Commercials on the Yes Network continue to refer to the Yankees as the "most famous team in the world," and the team with the most championships in the world. Wrong. Sorry Yankee fans – they are not the most famous team in the world85.nor do they have the most championships. While soccer has yet to take off in the United States, teams like Real Madrid, Liverpool and Manchester United are exponentially more famous, sell more merchandise and have won more titles, respectively than the Yankees. With so much propaganda on the Yes Network, it’s hard to take them seriously anymore.

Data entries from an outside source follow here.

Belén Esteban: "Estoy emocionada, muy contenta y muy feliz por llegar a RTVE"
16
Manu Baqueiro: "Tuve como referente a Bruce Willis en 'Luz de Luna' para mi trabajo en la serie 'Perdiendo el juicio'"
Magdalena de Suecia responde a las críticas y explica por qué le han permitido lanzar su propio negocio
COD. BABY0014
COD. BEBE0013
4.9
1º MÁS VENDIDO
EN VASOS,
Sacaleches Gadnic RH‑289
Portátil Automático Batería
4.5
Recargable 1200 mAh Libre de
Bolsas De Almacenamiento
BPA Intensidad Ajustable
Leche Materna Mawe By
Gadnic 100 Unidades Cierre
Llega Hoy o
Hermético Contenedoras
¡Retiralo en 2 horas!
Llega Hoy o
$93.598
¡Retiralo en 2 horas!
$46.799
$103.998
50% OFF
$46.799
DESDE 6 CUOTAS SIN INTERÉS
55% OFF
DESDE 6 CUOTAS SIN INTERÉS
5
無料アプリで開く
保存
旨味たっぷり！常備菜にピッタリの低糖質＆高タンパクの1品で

One of the most beautiful aspects of baseball is the history and tradition of the sport. Two things are currently threatening that:
During the Yankees/Devil Rays series in Japan, both teams wore advertisements for Ricoh on their shoulders and helmets. While MLB has flirted with putting sponsors on uniforms before, the sight of a McDonald’s ad on a Red Sox or Cubs jersey is nauseating. It’s important to preserve tradition and not use uniform advertisements as another source of revenue. Look at and old picture of Yankee Stadium from the 1990 season and notice how few commercial displays there are in the stands. Now, compare that with a picture of today’s Yankee Stadium. You’ll be shocked.
Secondly, steroids are threatening to bring the game of baseball into disrepute.

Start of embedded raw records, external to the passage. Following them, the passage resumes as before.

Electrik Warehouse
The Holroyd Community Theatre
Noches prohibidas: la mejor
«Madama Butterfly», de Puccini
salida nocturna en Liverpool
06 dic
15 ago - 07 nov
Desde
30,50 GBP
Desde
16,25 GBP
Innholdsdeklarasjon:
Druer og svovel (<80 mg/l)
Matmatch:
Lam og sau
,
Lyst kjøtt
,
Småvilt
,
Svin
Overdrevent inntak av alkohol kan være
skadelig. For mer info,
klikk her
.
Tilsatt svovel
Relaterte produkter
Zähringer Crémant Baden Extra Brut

With Barry Bonds on pace to break Hank Aaron’s home run record in less than two seasons, it’s important that fans know he didn’t take steroids. While accusations against Bonds, Giambi, Sheffield and Luis Gonzalez are simply allegations, if the Balco case and random testing proved otherwise, it would leave a deep stain on the game. Revelations from Ken Caminiti made last year in Sports Illustrated are also disheartening. The former Astro alleges that players called Tijuana, "the drug store," where they would stock up on "medicine" from Mexico.
Barry Bonds is an incredible baseball talent and his name will soon be ranked among the best to ever play the game. Bonds will soon be synonymous with Aaron, Ruth, Mays and Williams. And in baseball, the names of former heroes have more resonance than the names of past football, hockey or basketball greats. Needless to say, however, some of game’s best players have not been the best of people. When we hear Ty Cobb, we recognize him as a bigot and racist. Pete Rose has more hits than anyone in the history of the game, but fans will remember him more for his gambling. When Barry Bonds breaks the career home run record, will we have to put an asterisk next to his name for steroid use?